RAMALLAH, West Bank — America’s top diplomat came to the seat of the Palestinian government Tuesday with promises of additional aid, a reopened consulate in Jerusalem and a broad sympathetic pledge to rebuild ties that had been severed by the previous administration in favour of Israel.

With the raw emotion of deaths and wreckage from an 11-day war between Israel and Hamas militants still fresh in the minds of both Israelis and Palestinians, the actions by Secretary of State Antony Blinken represented, in tone at least, an attempted revival of America’s former role as a more neutral mediator in the Middle East’s most protracted conflict.

It amounted to a sharp turnabout from the policies of former President Donald Trump, who had made no secret of siding with Israel by closing a political channel with the Palestinian Authority and cutting off humanitarian assistance to millions of Palestinians.

But it also carries big risks. The Biden administration says it will help finance an enormous reconstruction effort in the Gaza Strip, which is controlled by Hamas, a militant group considered a terrorist organization by the United States, Israel and many other countries.

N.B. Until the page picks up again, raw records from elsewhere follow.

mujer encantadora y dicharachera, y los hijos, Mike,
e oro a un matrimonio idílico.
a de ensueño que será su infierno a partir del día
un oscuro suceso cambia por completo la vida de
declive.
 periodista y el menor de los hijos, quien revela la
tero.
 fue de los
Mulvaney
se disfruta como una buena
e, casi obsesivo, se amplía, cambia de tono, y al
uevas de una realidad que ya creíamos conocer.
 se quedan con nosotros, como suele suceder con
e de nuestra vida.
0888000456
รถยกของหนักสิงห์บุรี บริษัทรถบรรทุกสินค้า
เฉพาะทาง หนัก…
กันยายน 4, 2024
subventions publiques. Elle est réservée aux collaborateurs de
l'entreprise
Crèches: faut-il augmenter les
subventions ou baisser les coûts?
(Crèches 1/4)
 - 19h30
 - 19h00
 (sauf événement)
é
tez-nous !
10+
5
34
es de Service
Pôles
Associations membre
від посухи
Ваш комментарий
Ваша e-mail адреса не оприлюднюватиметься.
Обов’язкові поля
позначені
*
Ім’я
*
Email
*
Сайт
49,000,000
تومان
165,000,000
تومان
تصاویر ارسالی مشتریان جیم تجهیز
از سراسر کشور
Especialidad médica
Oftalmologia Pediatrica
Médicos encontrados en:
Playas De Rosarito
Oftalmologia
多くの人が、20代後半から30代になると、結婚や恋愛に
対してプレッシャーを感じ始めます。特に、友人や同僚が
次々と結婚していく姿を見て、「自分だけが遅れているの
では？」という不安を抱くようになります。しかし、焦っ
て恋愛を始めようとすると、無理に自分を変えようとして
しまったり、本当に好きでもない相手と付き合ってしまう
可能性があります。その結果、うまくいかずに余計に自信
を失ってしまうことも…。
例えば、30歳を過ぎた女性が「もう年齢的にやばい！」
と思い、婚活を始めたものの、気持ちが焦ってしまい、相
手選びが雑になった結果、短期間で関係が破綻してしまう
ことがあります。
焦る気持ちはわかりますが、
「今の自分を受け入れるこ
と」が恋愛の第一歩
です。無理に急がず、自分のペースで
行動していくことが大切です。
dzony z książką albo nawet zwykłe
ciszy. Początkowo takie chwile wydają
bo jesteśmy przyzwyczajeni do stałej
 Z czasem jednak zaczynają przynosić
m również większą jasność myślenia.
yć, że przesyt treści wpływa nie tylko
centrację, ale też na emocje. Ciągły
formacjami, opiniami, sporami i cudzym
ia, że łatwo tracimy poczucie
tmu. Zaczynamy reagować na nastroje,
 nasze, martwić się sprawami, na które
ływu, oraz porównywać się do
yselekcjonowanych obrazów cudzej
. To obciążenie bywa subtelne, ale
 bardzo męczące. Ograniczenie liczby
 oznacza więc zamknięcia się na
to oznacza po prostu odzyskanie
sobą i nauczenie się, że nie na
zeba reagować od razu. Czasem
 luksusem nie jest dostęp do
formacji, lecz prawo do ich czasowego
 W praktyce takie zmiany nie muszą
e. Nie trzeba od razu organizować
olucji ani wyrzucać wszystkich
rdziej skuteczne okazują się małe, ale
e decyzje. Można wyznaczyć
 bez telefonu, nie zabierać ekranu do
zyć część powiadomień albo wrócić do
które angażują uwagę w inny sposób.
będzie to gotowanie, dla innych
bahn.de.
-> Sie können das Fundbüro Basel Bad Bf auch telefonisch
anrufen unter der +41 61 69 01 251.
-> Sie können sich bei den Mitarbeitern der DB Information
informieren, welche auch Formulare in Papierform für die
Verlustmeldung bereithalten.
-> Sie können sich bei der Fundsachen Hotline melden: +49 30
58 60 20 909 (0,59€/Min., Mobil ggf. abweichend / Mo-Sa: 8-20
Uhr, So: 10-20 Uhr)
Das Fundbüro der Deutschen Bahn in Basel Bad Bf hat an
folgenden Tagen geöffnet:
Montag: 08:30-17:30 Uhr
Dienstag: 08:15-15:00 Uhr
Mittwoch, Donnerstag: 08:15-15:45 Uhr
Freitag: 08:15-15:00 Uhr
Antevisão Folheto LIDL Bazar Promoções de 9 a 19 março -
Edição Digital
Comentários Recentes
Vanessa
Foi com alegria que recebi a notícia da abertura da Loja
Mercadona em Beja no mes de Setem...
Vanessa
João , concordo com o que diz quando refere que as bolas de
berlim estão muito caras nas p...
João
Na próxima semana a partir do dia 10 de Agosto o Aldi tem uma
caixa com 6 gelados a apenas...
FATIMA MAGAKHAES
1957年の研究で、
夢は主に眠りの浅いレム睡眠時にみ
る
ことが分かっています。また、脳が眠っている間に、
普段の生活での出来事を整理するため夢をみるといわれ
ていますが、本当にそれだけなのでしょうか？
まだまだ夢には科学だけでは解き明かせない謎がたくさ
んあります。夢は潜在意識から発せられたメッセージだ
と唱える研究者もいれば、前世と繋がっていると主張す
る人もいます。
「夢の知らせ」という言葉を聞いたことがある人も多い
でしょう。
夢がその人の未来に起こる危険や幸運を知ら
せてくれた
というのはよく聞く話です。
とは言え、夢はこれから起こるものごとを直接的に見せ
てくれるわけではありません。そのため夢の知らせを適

Rebuilding ties with the Palestinians also risks angering Israel, the most reliable U.S. ally in the Middle East, whose leaders are already anxious about the Biden administration’s attempts to re-join a nuclear agreement with Iran. Israel has long opposed and worked to undermine a deal.

At nearly every stop on a daylong series of meetings in Jerusalem and Ramallah, Blinken emphasized the tragic deaths of civilians — including children — in the cross-border hostilities between Hamas and Israel that ended in a fragile cease-fire late last week.

“The aspirations of the Palestinian people are like those of people everywhere,” Blinken said after meeting the Palestinian leader, Mahmoud Abbas, at his presidential office in the occupied West Bank. The United States is committed, he said, “to working with the Palestinian people to realize these aspirations.”